• _Activity_:
Work through the data below and give the number of lines holding "Diagnose", nothing more.

• _Extracted information_:
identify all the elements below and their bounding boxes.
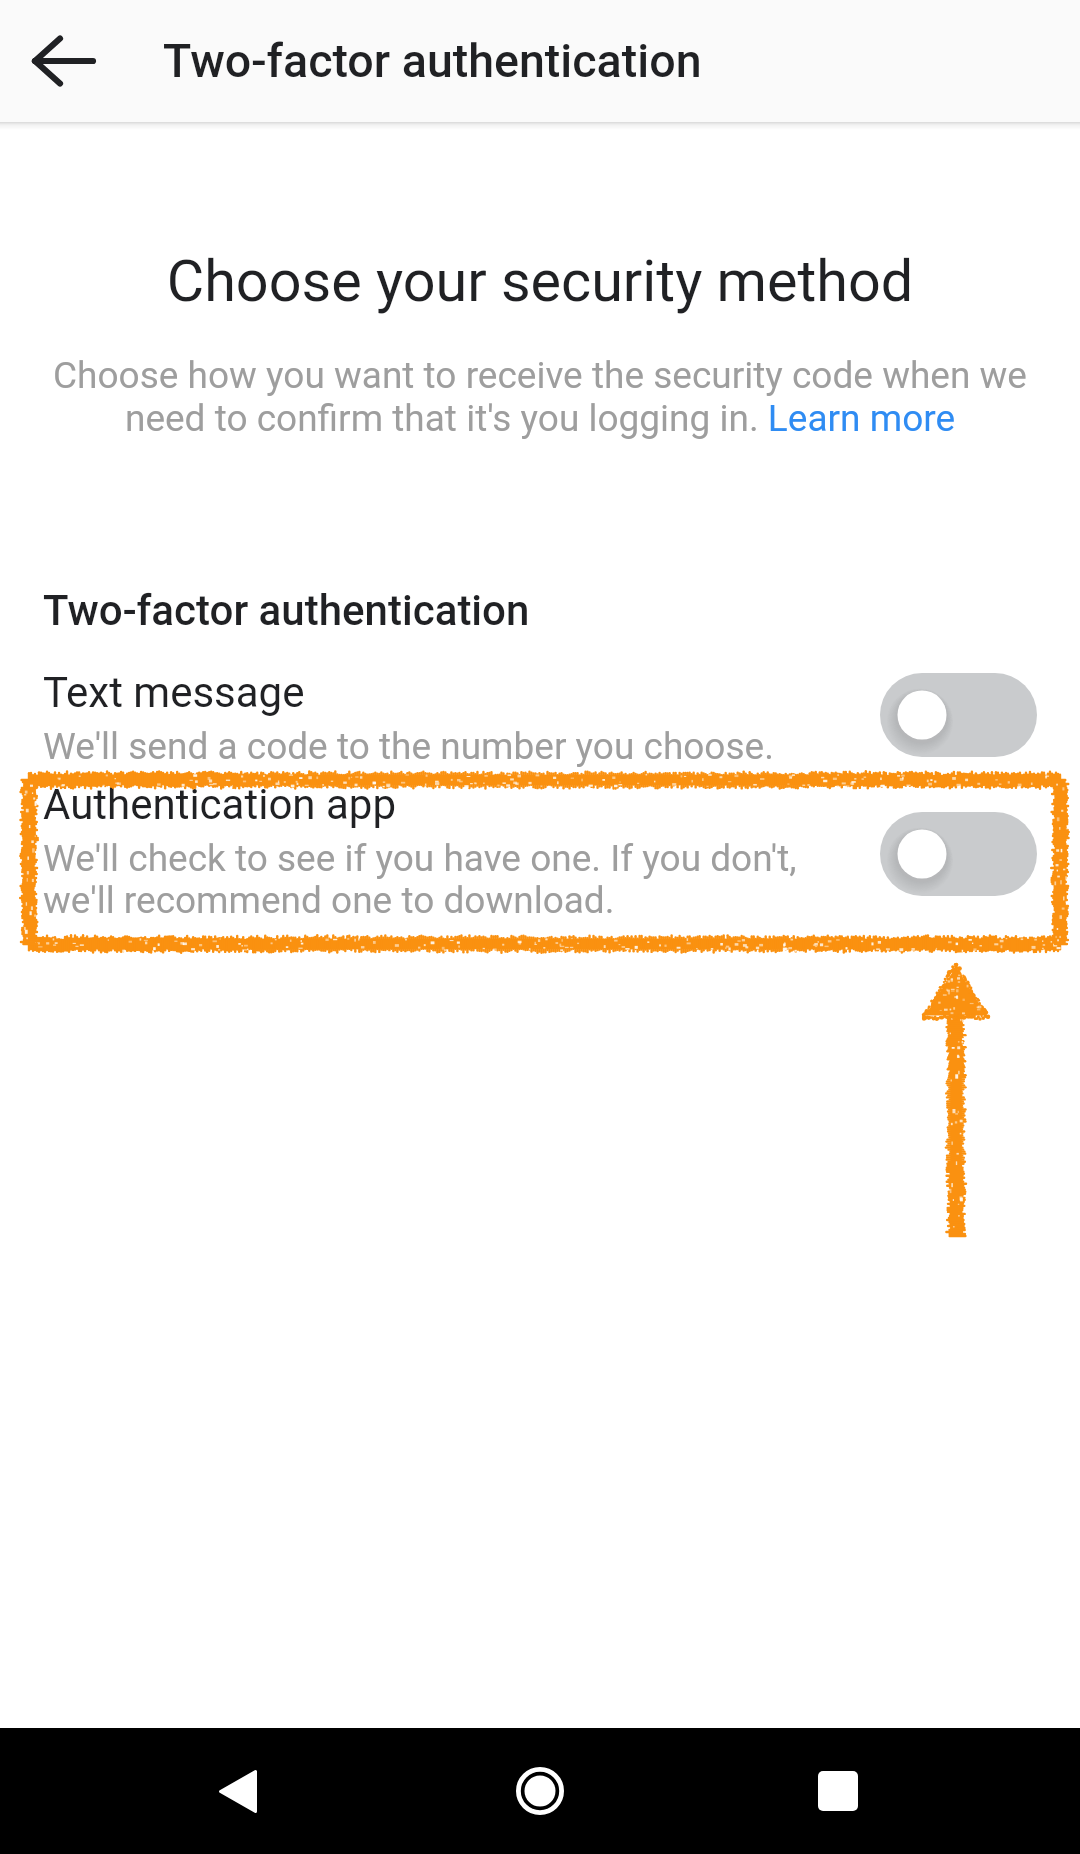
staticText: Two-factor authentication (163, 34, 702, 89)
staticText: Choose your security method (0, 248, 1080, 315)
button[interactable] (0, 655, 1080, 770)
button[interactable]: Navigate up (13, 11, 113, 111)
staticText: We'll check to see if you have one. If y… (43, 837, 797, 922)
staticText: Two-factor authentication (43, 586, 530, 635)
staticText: We'll send a code to the number you choo… (43, 725, 774, 768)
button[interactable]: Recent apps (778, 1731, 898, 1851)
staticText: Authentication app (43, 780, 396, 829)
button[interactable]: Back (178, 1731, 298, 1851)
button[interactable]: Home (480, 1731, 600, 1851)
staticText: Text message (43, 668, 305, 717)
button[interactable]: Toggle off (880, 812, 1037, 896)
staticText: Choose how you want to receive the secur… (40, 354, 1040, 440)
button[interactable]: Toggle off (880, 673, 1037, 757)
button[interactable] (0, 780, 1080, 945)
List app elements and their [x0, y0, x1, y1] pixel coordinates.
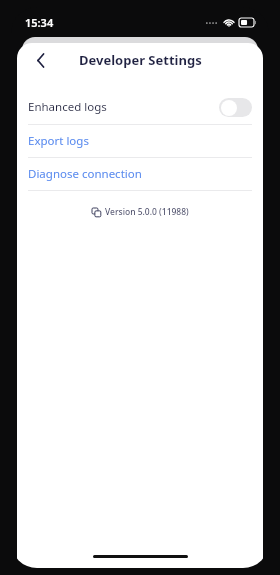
button[interactable]: Enhanced logs	[17, 90, 263, 124]
button[interactable]: Version 5.0.0 (11988)	[17, 202, 263, 222]
staticText: 15:34	[25, 15, 54, 30]
staticText: Diagnose connection	[28, 166, 142, 182]
staticText: Version 5.0.0 (11988)	[105, 206, 189, 218]
button[interactable]: Back	[26, 45, 56, 75]
staticText: Enhanced logs	[28, 99, 219, 115]
button[interactable]: Export logs	[17, 125, 263, 157]
button[interactable]: Diagnose connection	[17, 158, 263, 190]
staticText: Export logs	[28, 133, 89, 149]
staticText: Developer Settings	[79, 51, 202, 69]
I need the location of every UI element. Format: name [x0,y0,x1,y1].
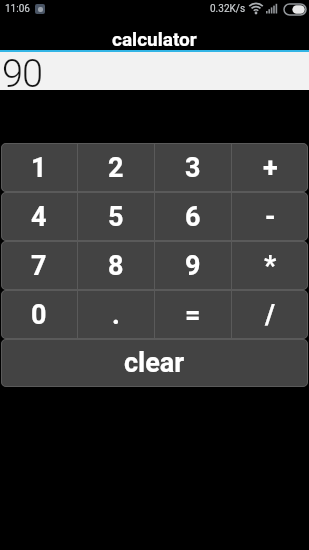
staticText: * [264,250,277,282]
staticText: 11:06 [5,3,30,15]
button[interactable]: 3 [155,143,231,192]
staticText: 3 [185,152,201,184]
staticText: 8 [108,250,124,282]
button[interactable]: = [155,290,231,339]
staticText: / [265,299,276,331]
staticText: 1 [31,152,47,184]
staticText: 0 [31,299,47,331]
button[interactable]: / [232,290,308,339]
staticText: calculator [112,28,197,50]
button[interactable]: 4 [1,192,77,241]
staticText: . [112,299,120,331]
staticText: 5 [108,201,124,233]
staticText: 0.32K/s [210,3,246,15]
button[interactable]: . [78,290,154,339]
staticText: 90 [2,52,43,90]
staticText: + [263,152,278,184]
button[interactable]: 2 [78,143,154,192]
button[interactable]: - [232,192,308,241]
button[interactable]: 7 [1,241,77,290]
button[interactable]: * [232,241,308,290]
staticText: 2 [108,152,124,184]
button[interactable]: 8 [78,241,154,290]
button[interactable]: 6 [155,192,231,241]
staticText: 9 [185,250,201,282]
staticText: = [185,299,201,331]
button[interactable]: 5 [78,192,154,241]
staticText: clear [124,347,185,379]
staticText: 4 [31,201,47,233]
button[interactable]: clear [1,339,308,387]
button[interactable]: + [232,143,308,192]
staticText: - [265,201,276,233]
button[interactable]: 0 [1,290,77,339]
staticText: 7 [31,250,47,282]
button[interactable]: 1 [1,143,77,192]
staticText: 6 [185,201,201,233]
button[interactable]: 9 [155,241,231,290]
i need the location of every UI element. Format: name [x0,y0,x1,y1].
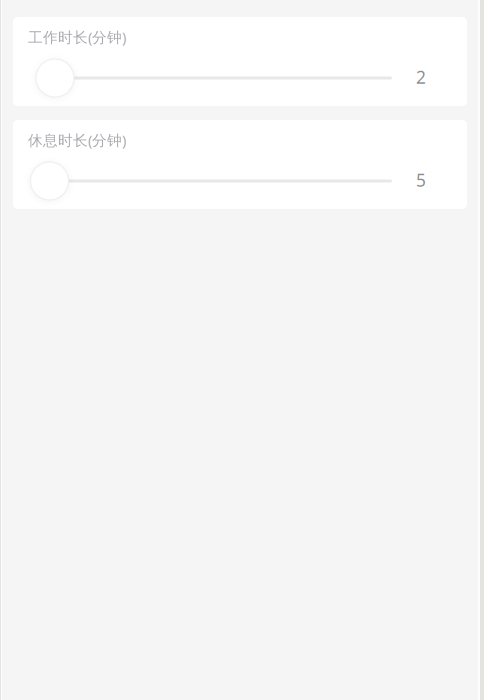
button[interactable]: Adjust duration [36,59,392,97]
staticText: 2 [416,66,426,88]
staticText: 工作时长(分钟) [28,27,126,47]
staticText: 休息时长(分钟) [28,130,126,150]
staticText: 5 [416,168,426,192]
button[interactable]: Adjust duration [30,162,392,200]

• _Output for this exercise_:
2